TASK BRIEF: Nothing in the entries should change; repeat them exactly.

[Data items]

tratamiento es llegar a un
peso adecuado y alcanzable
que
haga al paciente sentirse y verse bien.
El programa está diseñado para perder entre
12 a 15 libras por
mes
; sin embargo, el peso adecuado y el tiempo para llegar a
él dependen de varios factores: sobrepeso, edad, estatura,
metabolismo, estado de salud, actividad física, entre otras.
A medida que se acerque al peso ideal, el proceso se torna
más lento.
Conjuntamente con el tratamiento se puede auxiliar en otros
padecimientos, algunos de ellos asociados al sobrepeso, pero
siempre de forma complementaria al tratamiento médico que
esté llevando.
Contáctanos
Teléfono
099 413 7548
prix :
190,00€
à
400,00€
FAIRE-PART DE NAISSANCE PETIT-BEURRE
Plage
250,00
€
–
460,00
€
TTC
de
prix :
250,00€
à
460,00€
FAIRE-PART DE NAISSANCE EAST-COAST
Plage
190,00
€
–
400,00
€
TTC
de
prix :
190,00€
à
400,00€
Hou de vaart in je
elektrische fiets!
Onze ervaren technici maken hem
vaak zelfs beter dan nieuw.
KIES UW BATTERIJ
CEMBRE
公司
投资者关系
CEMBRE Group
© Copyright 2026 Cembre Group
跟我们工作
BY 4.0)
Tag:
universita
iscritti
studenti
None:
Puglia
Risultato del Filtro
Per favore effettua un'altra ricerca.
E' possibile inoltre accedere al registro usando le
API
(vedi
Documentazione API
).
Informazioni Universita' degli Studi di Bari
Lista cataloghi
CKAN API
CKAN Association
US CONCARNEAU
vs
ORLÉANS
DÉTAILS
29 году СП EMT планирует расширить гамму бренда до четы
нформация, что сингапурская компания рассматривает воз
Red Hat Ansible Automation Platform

REPLY TO THE TASK:
tratamiento es llegar a un
peso adecuado y alcanzable
que
haga al paciente sentirse y verse bien.
El programa está diseñado para perder entre
12 a 15 libras por
mes
; sin embargo, el peso adecuado y el tiempo para llegar a
él dependen de varios factores: sobrepeso, edad, estatura,
metabolismo, estado de salud, actividad física, entre otras.
A medida que se acerque al peso ideal, el proceso se torna
más lento.
Conjuntamente con el tratamiento se puede auxiliar en otros
padecimientos, algunos de ellos asociados al sobrepeso, pero
siempre de forma complementaria al tratamiento médico que
esté llevando.
Contáctanos
Teléfono
099 413 7548
prix :
190,00€
à
400,00€
FAIRE-PART DE NAISSANCE PETIT-BEURRE
Plage
250,00
€
–
460,00
€
TTC
de
prix :
250,00€
à
460,00€
FAIRE-PART DE NAISSANCE EAST-COAST
Plage
190,00
€
–
400,00
€
TTC
de
prix :
190,00€
à
400,00€
Hou de vaart in je
elektrische fiets!
Onze ervaren technici maken hem
vaak zelfs beter dan nieuw.
KIES UW BATTERIJ
CEMBRE
公司
投资者关系
CEMBRE Group
© Copyright 2026 Cembre Group
跟我们工作
BY 4.0)
Tag:
universita
iscritti
studenti
None:
Puglia
Risultato del Filtro
Per favore effettua un'altra ricerca.
E' possibile inoltre accedere al registro usando le
API
(vedi
Documentazione API
).
Informazioni Universita' degli Studi di Bari
Lista cataloghi
CKAN API
CKAN Association
US CONCARNEAU
vs
ORLÉANS
DÉTAILS
29 году СП EMT планирует расширить гамму бренда до четы
нформация, что сингапурская компания рассматривает воз
Red Hat Ansible Automation Platform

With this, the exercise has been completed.